Per quanto riguarda l’Iran, anch’esso è una potenza emergente da non sottovalutare. La sua piena ammissione nel 2021 all’Organizzazione per la Cooperazione di Shanghai (SCO) le ha dato, tra le altre cose, l’accettazione internazionale tanto necessaria. Come Mosca, Teheran è un obiettivo delle sanzioni statunitensi (come era già il caso nel 2021) e quindi entrambe le nazioni hanno cooperato su una serie di attività multilaterali e bilaterali. Il Corridoio di Transito Nord-Sud (NSTC), ad esempio, sebbene sia un’iniziativa nascente, ha il potenziale non solo per contrastare le iniziative americane volte a isolare economicamente entrambi i paesi, ma anche per creare un nuovo percorso promettente e persino un’alternativa al Canale di Suez, rendendo così la nazione persiana ancora una volta il nodo di transito regionale che è sempre stato storicamente, come ho scritto nel novembre dello scorso anno.

Inoltre, il riavvicinamento iraniano-saudita mediato dalla Cina , che ha il potenziale per cambiare le regole del gioco per il Medio Oriente, continua ad avanzare, anche se lentamente: all’inizio di settembre entrambi i paesi si sono scambiati ambasciatori.

Il recente accordo molto discusso di Washington con Teheran per la liberazione dei cittadini americani in stato di arresto fa parte di un più ampio sforzo congiunto americano-europeo per allentare le tensioni con l’Iran e raggiungere un’intesa informale con esso. Allo stesso modo, la recente “applicazione rilassata delle sanzioni” da parte degli Stati Uniti ha a che fare con tali sforzi e anche con il contesto geoeconomico più ampio.

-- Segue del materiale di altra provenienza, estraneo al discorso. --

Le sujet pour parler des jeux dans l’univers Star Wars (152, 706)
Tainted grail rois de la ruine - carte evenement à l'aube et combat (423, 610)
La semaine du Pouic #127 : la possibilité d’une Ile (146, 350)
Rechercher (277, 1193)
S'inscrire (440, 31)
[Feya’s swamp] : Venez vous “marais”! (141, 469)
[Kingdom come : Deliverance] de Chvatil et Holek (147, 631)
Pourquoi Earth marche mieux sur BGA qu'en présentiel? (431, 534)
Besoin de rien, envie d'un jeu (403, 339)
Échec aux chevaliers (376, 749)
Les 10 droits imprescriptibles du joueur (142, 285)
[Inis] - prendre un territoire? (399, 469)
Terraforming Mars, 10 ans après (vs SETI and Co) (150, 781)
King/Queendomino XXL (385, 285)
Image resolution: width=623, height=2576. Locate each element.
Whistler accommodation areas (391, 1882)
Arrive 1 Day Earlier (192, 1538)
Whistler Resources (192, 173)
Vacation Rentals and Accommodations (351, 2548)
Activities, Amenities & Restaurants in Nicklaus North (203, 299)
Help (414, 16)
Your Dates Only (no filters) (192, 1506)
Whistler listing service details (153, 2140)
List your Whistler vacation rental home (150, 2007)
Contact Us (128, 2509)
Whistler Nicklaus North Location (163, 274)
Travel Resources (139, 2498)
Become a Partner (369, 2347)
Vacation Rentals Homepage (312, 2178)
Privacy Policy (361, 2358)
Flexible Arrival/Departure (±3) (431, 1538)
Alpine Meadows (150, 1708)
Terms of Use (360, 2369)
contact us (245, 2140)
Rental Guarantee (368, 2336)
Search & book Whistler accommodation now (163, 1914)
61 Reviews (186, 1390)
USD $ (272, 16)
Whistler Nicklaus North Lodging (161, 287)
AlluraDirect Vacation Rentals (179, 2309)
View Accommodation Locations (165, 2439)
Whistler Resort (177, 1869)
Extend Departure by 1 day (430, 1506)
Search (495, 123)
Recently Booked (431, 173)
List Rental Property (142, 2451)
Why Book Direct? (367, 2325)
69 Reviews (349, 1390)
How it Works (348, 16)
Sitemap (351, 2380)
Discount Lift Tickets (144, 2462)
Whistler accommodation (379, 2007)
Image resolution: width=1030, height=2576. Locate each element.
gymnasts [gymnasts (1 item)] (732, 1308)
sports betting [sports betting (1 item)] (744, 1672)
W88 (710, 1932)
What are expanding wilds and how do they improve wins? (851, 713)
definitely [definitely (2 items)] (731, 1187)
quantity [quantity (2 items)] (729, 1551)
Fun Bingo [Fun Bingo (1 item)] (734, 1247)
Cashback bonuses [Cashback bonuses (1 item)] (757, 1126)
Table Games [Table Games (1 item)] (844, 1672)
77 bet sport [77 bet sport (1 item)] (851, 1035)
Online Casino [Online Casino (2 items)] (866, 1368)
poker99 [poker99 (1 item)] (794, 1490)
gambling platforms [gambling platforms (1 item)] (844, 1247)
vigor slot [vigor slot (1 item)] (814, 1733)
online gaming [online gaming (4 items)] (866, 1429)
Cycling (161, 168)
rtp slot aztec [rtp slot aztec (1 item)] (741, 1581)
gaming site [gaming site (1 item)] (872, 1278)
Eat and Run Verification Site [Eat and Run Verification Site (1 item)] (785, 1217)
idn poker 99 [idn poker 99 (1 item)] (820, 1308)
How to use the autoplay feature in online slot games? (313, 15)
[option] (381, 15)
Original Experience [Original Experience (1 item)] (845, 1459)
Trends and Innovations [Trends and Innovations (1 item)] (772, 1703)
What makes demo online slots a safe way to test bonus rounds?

Nel mondo incredibilmente teso di oggi, qualsiasi allentamento dell’escalation occidentale nei confronti della nazione persiana è uno sviluppo fortunato. Il Caesar Act , in ogni caso, viene ancora utilizzato da Washington contro attori della regione come la Siria, come parte dell’odierna guerra economica e delle sue “ guerre del carburante ”. Qualsiasi “intesa informale” con l’Iran può far guadagnare tempo, ma non risolverà i problemi che coinvolgono anche i suoi partner regionali, poiché riflettono profonde tensioni sistemiche e geopolitiche.

In ogni caso, la dura verità è che non esiste un’alternativa facile al petrolio a livello globale – e il mondo ha bisogno del petrolio iraniano e russo.